START EXCERPTED RECORDS

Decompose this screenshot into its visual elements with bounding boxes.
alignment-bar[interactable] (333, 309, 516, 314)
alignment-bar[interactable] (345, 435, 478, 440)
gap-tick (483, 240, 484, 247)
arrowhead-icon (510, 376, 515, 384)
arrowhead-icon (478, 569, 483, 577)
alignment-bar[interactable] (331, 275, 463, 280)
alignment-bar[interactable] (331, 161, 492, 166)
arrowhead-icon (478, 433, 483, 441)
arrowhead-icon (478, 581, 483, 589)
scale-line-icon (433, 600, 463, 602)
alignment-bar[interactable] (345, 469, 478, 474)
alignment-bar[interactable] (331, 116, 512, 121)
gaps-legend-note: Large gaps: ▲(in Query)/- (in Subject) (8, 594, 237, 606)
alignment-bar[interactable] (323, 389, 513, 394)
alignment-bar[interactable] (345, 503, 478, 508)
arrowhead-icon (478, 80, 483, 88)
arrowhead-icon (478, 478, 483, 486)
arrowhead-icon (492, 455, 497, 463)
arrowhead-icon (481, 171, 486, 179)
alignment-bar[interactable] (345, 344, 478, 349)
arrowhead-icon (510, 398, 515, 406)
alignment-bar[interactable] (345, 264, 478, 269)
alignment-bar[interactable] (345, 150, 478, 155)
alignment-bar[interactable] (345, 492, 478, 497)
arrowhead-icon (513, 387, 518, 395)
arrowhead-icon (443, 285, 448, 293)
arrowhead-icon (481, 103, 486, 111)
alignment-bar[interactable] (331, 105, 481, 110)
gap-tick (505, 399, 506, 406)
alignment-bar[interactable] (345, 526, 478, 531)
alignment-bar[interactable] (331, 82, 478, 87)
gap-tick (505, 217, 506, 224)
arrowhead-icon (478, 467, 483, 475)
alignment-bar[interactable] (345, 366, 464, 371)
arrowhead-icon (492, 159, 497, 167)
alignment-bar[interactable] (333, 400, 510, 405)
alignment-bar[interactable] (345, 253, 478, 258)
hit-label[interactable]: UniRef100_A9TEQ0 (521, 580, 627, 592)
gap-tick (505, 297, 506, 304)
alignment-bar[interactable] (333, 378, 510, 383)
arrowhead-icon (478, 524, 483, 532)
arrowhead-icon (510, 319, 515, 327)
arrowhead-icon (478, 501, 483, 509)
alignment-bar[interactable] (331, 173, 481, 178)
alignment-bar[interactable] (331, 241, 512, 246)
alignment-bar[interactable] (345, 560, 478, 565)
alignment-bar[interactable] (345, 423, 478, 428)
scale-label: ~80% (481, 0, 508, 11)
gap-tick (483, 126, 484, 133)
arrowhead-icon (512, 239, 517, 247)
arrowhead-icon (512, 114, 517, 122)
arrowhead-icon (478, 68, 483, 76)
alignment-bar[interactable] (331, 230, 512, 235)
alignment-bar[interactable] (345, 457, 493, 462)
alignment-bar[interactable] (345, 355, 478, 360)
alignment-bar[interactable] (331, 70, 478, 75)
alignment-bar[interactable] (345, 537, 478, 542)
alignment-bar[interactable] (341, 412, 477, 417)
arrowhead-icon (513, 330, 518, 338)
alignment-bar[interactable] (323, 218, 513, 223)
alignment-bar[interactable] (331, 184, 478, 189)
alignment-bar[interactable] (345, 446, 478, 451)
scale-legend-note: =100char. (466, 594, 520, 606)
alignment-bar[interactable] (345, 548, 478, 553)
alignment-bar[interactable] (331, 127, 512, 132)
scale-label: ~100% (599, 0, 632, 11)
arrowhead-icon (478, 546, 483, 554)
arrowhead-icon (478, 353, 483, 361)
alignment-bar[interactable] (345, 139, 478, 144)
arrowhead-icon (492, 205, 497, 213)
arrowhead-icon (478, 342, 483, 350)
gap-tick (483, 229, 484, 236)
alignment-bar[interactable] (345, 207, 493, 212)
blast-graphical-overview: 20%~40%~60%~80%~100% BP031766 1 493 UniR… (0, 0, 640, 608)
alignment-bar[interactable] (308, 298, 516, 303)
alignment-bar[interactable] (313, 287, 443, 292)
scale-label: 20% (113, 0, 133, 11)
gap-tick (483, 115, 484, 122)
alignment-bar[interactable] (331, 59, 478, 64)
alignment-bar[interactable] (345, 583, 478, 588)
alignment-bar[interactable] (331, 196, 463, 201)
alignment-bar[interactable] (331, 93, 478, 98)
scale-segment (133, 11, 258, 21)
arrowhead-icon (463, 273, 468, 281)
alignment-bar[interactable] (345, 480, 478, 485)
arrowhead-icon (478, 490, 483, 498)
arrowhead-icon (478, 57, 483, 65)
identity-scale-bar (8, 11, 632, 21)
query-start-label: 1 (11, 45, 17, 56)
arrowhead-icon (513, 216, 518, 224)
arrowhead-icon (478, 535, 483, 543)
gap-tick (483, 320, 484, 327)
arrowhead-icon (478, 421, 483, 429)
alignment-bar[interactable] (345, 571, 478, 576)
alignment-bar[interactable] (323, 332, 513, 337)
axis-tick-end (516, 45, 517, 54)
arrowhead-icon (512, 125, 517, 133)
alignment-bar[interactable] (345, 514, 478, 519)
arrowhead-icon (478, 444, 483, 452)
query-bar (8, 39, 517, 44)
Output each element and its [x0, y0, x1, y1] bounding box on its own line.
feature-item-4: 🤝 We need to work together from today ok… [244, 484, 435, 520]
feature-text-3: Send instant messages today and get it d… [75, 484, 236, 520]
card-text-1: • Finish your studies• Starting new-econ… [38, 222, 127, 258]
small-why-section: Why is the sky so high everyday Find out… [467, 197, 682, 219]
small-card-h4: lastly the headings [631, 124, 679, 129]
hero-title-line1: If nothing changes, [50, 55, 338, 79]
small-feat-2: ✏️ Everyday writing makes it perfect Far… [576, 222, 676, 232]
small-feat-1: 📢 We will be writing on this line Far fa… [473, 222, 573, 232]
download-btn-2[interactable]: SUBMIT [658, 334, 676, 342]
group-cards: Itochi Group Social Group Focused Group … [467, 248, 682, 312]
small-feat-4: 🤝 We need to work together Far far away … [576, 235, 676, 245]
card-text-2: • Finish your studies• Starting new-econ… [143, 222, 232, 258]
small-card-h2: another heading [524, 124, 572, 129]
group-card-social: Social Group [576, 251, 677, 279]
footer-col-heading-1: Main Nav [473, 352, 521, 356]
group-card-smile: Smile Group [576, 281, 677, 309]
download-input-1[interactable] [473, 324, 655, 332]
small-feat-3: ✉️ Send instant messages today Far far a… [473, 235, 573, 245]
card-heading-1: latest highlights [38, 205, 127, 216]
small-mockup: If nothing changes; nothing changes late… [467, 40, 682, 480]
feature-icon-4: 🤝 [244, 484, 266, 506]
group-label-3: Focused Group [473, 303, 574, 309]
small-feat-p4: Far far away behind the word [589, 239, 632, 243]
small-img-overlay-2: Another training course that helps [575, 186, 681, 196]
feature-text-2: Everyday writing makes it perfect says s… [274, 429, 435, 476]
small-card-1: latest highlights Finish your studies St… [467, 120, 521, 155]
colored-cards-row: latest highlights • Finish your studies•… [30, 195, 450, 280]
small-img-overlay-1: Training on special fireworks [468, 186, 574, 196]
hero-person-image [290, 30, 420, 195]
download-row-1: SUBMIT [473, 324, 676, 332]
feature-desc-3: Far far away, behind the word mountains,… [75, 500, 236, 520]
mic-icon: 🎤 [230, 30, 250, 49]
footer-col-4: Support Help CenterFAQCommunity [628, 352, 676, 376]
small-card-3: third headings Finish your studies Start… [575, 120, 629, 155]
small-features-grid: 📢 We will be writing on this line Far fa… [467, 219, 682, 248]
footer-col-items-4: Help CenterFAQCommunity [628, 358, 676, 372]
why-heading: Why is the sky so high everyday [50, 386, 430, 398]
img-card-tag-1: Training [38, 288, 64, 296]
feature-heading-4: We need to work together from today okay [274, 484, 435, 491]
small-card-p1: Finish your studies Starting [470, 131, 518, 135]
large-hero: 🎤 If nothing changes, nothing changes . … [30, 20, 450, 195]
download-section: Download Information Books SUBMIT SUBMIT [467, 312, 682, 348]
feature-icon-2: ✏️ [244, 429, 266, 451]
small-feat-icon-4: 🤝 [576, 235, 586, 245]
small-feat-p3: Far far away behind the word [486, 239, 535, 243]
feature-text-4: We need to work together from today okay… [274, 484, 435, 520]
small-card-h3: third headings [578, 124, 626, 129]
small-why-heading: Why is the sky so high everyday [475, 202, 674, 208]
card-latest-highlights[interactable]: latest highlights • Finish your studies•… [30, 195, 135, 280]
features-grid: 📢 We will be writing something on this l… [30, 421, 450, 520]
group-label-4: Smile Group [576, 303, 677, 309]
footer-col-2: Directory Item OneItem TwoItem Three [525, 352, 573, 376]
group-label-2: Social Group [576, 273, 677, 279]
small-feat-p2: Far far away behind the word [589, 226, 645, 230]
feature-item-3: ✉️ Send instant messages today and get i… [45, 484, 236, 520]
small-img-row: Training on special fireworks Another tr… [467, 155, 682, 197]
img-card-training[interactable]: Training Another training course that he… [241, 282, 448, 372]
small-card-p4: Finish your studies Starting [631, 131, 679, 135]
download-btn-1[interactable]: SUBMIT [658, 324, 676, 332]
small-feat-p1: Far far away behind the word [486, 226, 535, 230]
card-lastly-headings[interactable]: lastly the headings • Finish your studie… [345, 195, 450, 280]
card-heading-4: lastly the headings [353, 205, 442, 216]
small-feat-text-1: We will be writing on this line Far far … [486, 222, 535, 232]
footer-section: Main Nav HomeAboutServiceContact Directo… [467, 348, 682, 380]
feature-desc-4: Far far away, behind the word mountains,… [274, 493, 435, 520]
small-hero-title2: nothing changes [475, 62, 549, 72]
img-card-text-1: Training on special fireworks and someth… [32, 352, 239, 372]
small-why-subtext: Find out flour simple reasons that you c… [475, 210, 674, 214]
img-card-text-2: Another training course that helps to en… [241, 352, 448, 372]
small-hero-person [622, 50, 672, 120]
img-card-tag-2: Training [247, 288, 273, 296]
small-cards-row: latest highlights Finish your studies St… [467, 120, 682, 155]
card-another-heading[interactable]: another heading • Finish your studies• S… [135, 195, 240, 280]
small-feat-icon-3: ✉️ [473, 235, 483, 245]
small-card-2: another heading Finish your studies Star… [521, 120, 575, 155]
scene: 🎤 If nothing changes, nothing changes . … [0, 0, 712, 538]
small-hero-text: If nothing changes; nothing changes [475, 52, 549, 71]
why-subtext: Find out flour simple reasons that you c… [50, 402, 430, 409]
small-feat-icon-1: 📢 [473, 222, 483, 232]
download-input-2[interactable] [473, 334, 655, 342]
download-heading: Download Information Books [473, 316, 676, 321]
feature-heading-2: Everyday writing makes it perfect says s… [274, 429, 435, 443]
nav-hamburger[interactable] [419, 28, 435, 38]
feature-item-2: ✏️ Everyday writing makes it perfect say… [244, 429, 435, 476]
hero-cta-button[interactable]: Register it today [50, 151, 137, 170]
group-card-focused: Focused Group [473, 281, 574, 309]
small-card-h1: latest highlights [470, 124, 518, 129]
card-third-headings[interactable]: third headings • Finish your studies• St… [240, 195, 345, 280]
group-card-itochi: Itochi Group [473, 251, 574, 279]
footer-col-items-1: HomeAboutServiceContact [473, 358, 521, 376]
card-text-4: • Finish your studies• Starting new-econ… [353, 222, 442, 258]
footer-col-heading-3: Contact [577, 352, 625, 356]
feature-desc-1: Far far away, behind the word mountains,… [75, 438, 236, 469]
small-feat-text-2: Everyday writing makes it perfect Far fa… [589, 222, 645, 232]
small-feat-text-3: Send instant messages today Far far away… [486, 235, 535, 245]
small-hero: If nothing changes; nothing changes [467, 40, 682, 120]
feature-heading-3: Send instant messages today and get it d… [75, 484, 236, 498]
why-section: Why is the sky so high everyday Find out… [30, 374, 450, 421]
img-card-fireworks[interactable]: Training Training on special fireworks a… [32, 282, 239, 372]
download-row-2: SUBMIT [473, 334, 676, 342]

END EXCERPTED RECORDS

WHAT TO DO
Copy each line of the data that contains the word "Send", leaving the other lines out.

EXPECTED OUTPUT
feature-text-3: Send instant messages today and get it d… [75, 484, 236, 520]
small-feat-3: ✉️ Send instant messages today Far far a… [473, 235, 573, 245]
feature-item-3: ✉️ Send instant messages today and get i… [45, 484, 236, 520]
small-feat-text-3: Send instant messages today Far far away… [486, 235, 535, 245]
feature-heading-3: Send instant messages today and get it d… [75, 484, 236, 498]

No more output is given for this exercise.